Damage to vulnerable marine ecosystems is on-going, with sobering reports from places such as the Rockall Bank, where scientific surveys found that trawling had already destroyed an area of corals that had been proposed for protection. Such high environmental costs are particularly difficult to justify given the limited contribution these fisheries make to the EU; in 2011, deep-sea species only accounted for 1% of all EU landings in the North-East Atlantic.

In 2012, five years after its formal review of the deep-sea access regime highlighted major failings, the European Commission finally released its proposal for a new regulation. It broadens the scope of management to include 54 species and lays out a wide array of measures, including a new system of authorising deep-sea fishing, requiring fishing opportunities to strictly follow scientific advice, and only permitting fishing in new areas if doing so will not damage vulnerable marine ecosystems.

The most controversial element of the proposal is the phase-out of directed fishing for deep-sea species with two types of fishing gear – bottom trawls and gillnets – which are known to capture particularly high levels of by-catch and to damage deep-sea ecosystems.

This significant measure would help to shift deep-sea fisheries toward lower impact, more selective alternatives, but has met with strong opposition from the fishing industry. The phase-out has thus regrettably been the sole point of debate within the Parliament’s Fisheries Committee, at the expense of other urgently needed changes, and has also been used as an excuse to delay the process by months. Similarly, the Council has not yet even begun to discuss the file, despite highlighting the issue as a priority for completion under its 18-month work programme.

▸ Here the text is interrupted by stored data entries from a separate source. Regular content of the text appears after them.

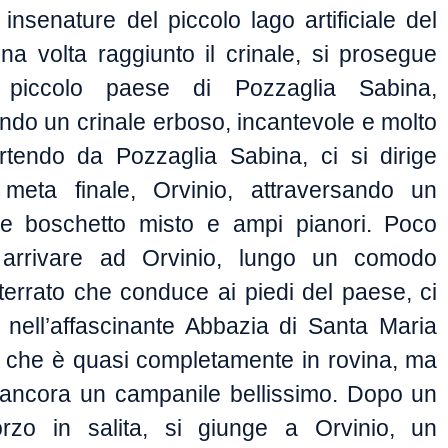
 insenature del piccolo lago artificiale del
na volta raggiunto il crinale, si prosegue
 piccolo paese di Pozzaglia Sabina,
ndo un crinale erboso, incantevole e molto
artendo da Pozzaglia Sabina, ci si dirige
meta finale, Orvinio, attraversando un
le boschetto misto e ampi pianori. Poco
 arrivare ad Orvinio, lungo un comodo
terrato che conduce ai piedi del paese, ci
e nell’affascinante Abbazia di Santa Maria
, che è quasi completamente in rovina, ma
ancora un campanile bellissimo. Dopo un
orzo in salita, si giunge a Orvinio, un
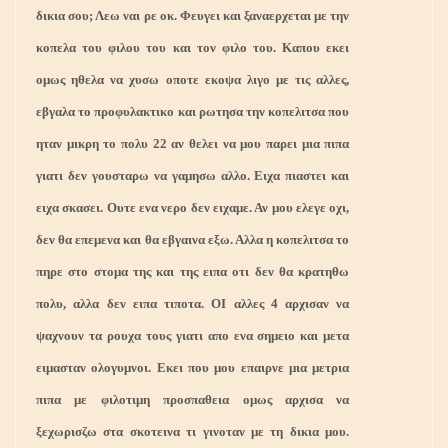
δικια σου; Λεω ναι ρε οκ. Φευγει και ξαναερχεται με την
κοπελα του φιλου του και τον φιλο του. Καπου εκει
ομως ηθελα να χυσω οποτε εκοψα λιγο με τις αλλες,
εβγαλα το προφυλακτικο και ρωτησα την κοπελιτσα που
ηταν μικρη το πολυ 22 αν θελει να μου παρει μια πιπα
γιατι δεν γουσταρω να γαμησω αλλο. Ειχα πιαστει και
ειχα σκασει. Ουτε ενα νερο δεν ειχαμε. Αν μου ελεγε οχι,
δεν θα επεμενα και θα εβγαινα εξω. Αλλα η κοπελιτσα το
πηρε στο στομα της και της ειπα οτι δεν θα κρατηθω
πολυ, αλλα δεν ειπα τιποτα. ΟΙ αλλες 4 αρχισαν να
ψαχνουν τα ρουχα τους γιατι απο ενα σημειο και μετα
ειμασταν ολογυμνοι. Εκει που μου επαιρνε μια μετρια
πιπα με φιλοτιμη προσπαθεια ομως αρχισα να
ξεχωρισζω στα σκοτεινα τι γινοταν με τη δικια μου.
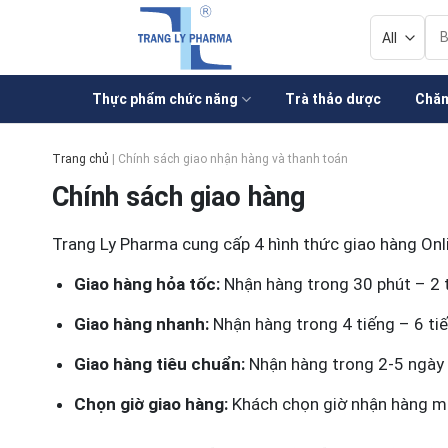
Skip
Tì
to
kiế
content
Thực phẩm chức năng
Trà thảo dược
Chăm
Trang chủ
|
Chính sách giao nhận hàng và thanh toán
Chính sách giao hàng
Trang Ly Pharma cung cấp 4 hình thức giao hàng Onl
Giao hàng hỏa tốc:
Nhận hàng trong 30 phút – 2 
Giao hàng nhanh:
Nhận hàng trong 4 tiếng – 6 ti
Giao hàng tiêu chuẩn:
Nhận hàng trong 2-5 ngày
Chọn giờ giao hàng:
Khách chọn giờ nhận hàng 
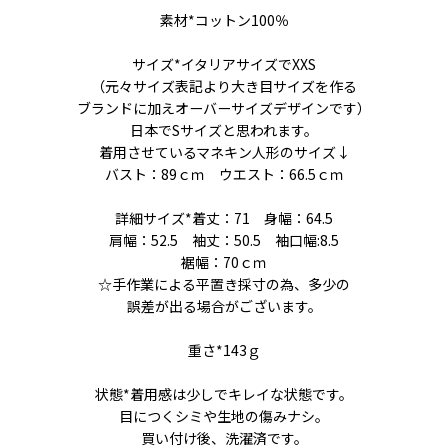
素材*コットン100％
サイズ*イタリアサイズでXXS
（元々サイズ表記より大き目サイズを作る
ブランドに加えオーバーサイズデザインです）
日本でSサイズと思われます。
着用させているマネキン人形のサイズ↓
バスト：89ｃｍ ウエスト：66.5ｃｍ
詳細サイズ*着丈：71 身幅：64.5
肩幅：52.5 袖丈：50.5 袖口幅:8.5
裾幅：70ｃｍ
☆手作業による平置き採寸の為、多少の
誤差が出る場合がございます。
重さ*143ｇ
状態*着用感は少しでキレイな状態です。
目につくシミや生地の傷みナシ。
買い付け後、洗濯済です。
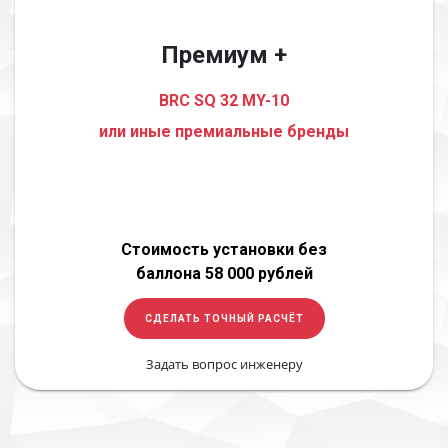
Премиум +
BRC SQ 32 MY-10
или иные премиальные бренды
Стоимость установки без
баллона 58 000 рублей
СДЕЛАТЬ ТОЧНЫЙ РАСЧЁТ
Задать вопрос инженеру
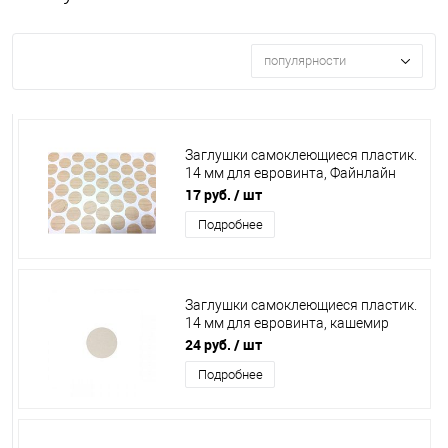
популярности
Заглушки самоклеющиеся пластик.
14 мм для евровинта, Файнлайн
Крем (лист 50 шт.), EG.1424
17 руб.
/ шт
Подробнее
Заглушки самоклеющиеся пластик.
14 мм для евровинта, кашемир
серый (лист 50 шт.), KS.702
24 руб.
/ шт
Подробнее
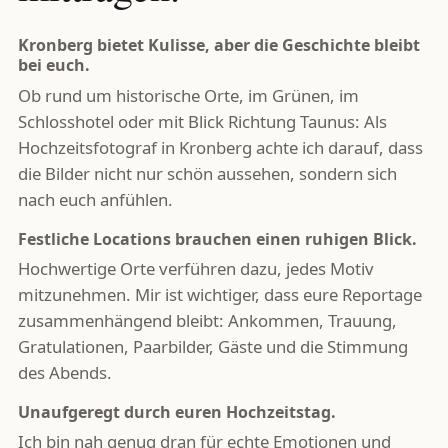
Kronberg bietet Kulisse, aber die Geschichte bleibt
bei euch.
Ob rund um historische Orte, im Grünen, im
Schlosshotel oder mit Blick Richtung Taunus: Als
Hochzeitsfotograf in Kronberg achte ich darauf, dass
die Bilder nicht nur schön aussehen, sondern sich
nach euch anfühlen.
Festliche Locations brauchen einen ruhigen Blick.
Hochwertige Orte verführen dazu, jedes Motiv
mitzunehmen. Mir ist wichtiger, dass eure Reportage
zusammenhängend bleibt: Ankommen, Trauung,
Gratulationen, Paarbilder, Gäste und die Stimmung
des Abends.
Unaufgeregt durch euren Hochzeitstag.
Ich bin nah genug dran für echte Emotionen und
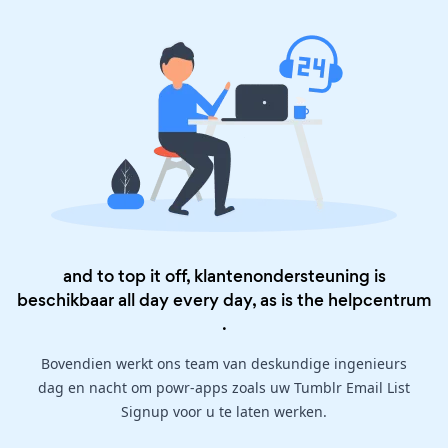
and to top it off, klantenondersteuning is
beschikbaar all day every day, as is the
helpcentrum
.
Bovendien werkt ons team van deskundige ingenieurs
dag en nacht om powr-apps zoals uw Tumblr Email List
Signup voor u te laten werken.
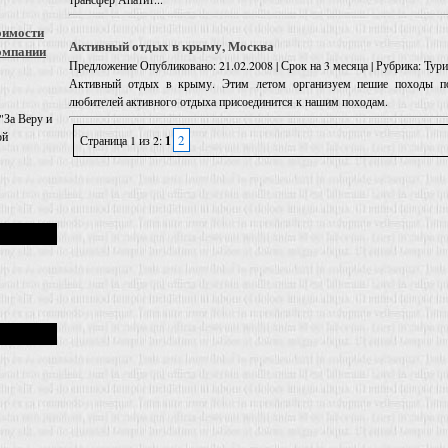
оимости
Активный отдых в крыму, Москва
омпании
Предложение
Опубликовано: 21.02.2008 | Срок на 3 месяца | Рубрика: Ту
Активный отдых в крыму. Этим летом организуем пешие походы п
любителей активного отдыха присоединится к нашим походам.
"За Веру и
ой
2
Страница 1 из 2:
1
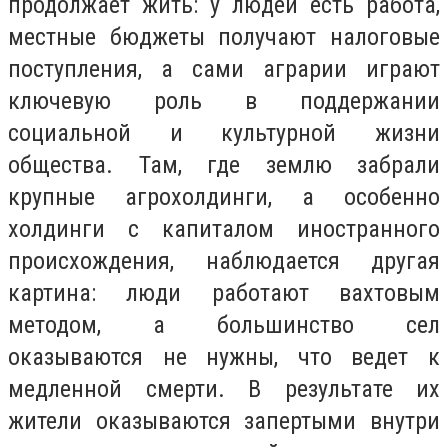
продолжает жить: у людей есть работа,
местные бюджеты получают налоговые
поступления, а сами аграрии играют
ключевую роль в поддержании
социальной и культурной жизни
общества. Там, где землю забрали
крупные агрохолдинги, а особенно
холдинги с капиталом иностранного
происхождения, наблюдается другая
картина: люди работают вахтовым
методом, а большинство сел
оказываются не нужны, что ведет к
медленной смерти. В результате их
жители оказываются запертыми внутри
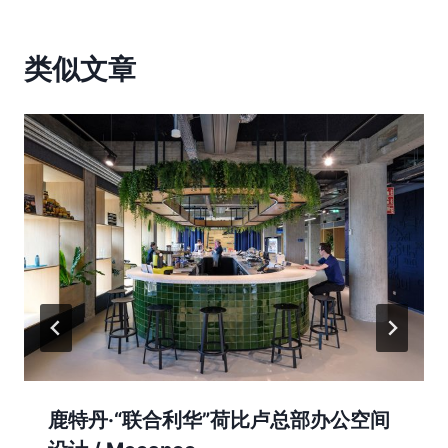
航
类似文章
鹿特丹·“联合利华”荷比卢总部办公空间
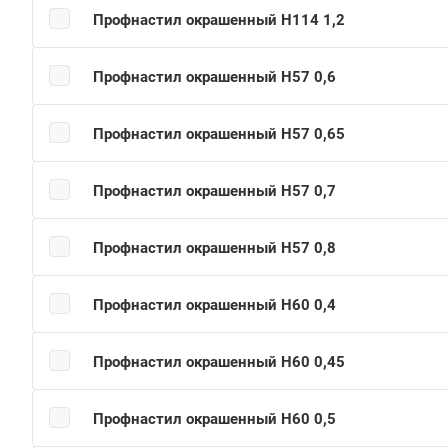
Профнастил окрашенный Н114 1,2
Профнастил окрашенный Н57 0,6
Профнастил окрашенный Н57 0,65
Профнастил окрашенный Н57 0,7
Профнастил окрашенный Н57 0,8
Профнастил окрашенный Н60 0,4
Профнастил окрашенный Н60 0,45
Профнастил окрашенный Н60 0,5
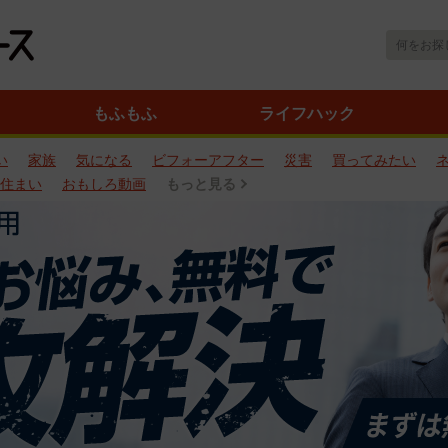
もふもふ
ライフハック
い
家族
気になる
ビフォーアフター
災害
買ってみたい
住まい
おもしろ動画
もっと見る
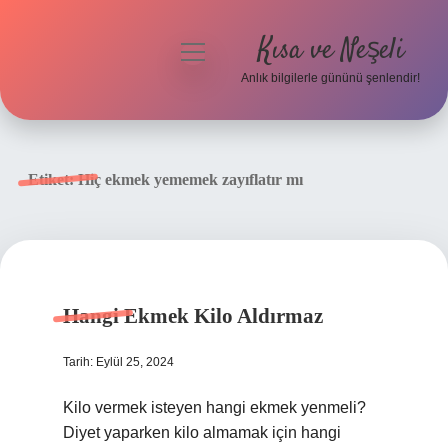
Kısa ve Neşeli
menüyü
aç
Anlık bilgilerle gününü şenlendir!
Anasayfa
Gizlilik Politikası
Etiket:
Hiç ekmek yememek zayıflatır mı
Yasal Uyarı
Hakkımızda
Hangi Ekmek Kilo Aldırmaz
Tarih: Eylül 25, 2024
Kilo vermek isteyen hangi ekmek yenmeli?
Diyet yaparken kilo almamak için hangi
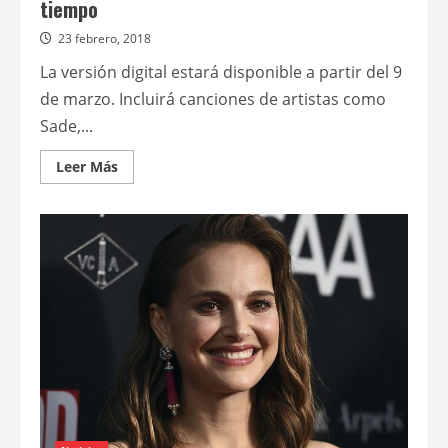
tiempo
23 febrero, 2018
La versión digital estará disponible a partir del 9
de marzo. Incluirá canciones de artistas como
Sade,...
Leer
Leer Más
más
acerca
de
Walt
Disney
Records
anuncia
el
lanzamiento
de
la
banda
sonora
original
de
Un
viaje
en
el
tiempo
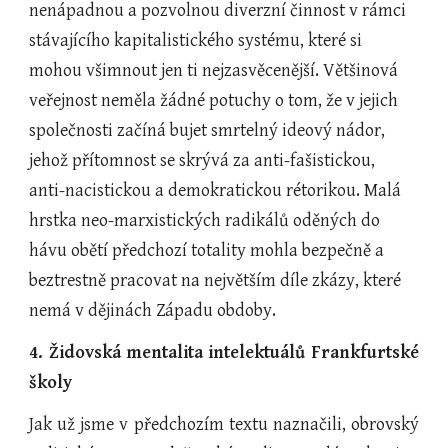
nenápadnou a pozvolnou diverzní činnost v rámci 
stávajícího kapitalistického systému, které si 
mohou všimnout jen ti nejzasvěcenější. Většinová 
veřejnost neměla žádné potuchy o tom, že v jejich 
společnosti začíná bujet smrtelný ideový nádor, 
jehož přítomnost se skrývá za anti-fašistickou,  
anti-nacistickou a demokratickou rétorikou. Malá 
hrstka neo-marxistických radikálů oděných do 
hávu obětí předchozí totality mohla bezpečně a 
beztrestně pracovat na největším díle zkázy, které 
nemá v dějinách Západu obdoby.
4. Židovská mentalita intelektuálů Frankfurtské
školy
Jak už jsme v předchozím textu naznačili, obrovský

Given the blatant need for real management of deep‐sea fisheries in the North‐East Atlantic, a knee-jerk, industry-driven reaction against the proposed phase-out should not be permitted to derail the entire process.

Deep-sea ecosystems in the North-East Atlantic have been lacking real, precautionary management for far too long to let this opportunity sink. The Fisheries Committee vote is currently scheduled for 4 November.

The writer is executive director of Oceana in Europe

Disclaimer

The views expressed in this opinion piece are the author's, not those of EUobserver.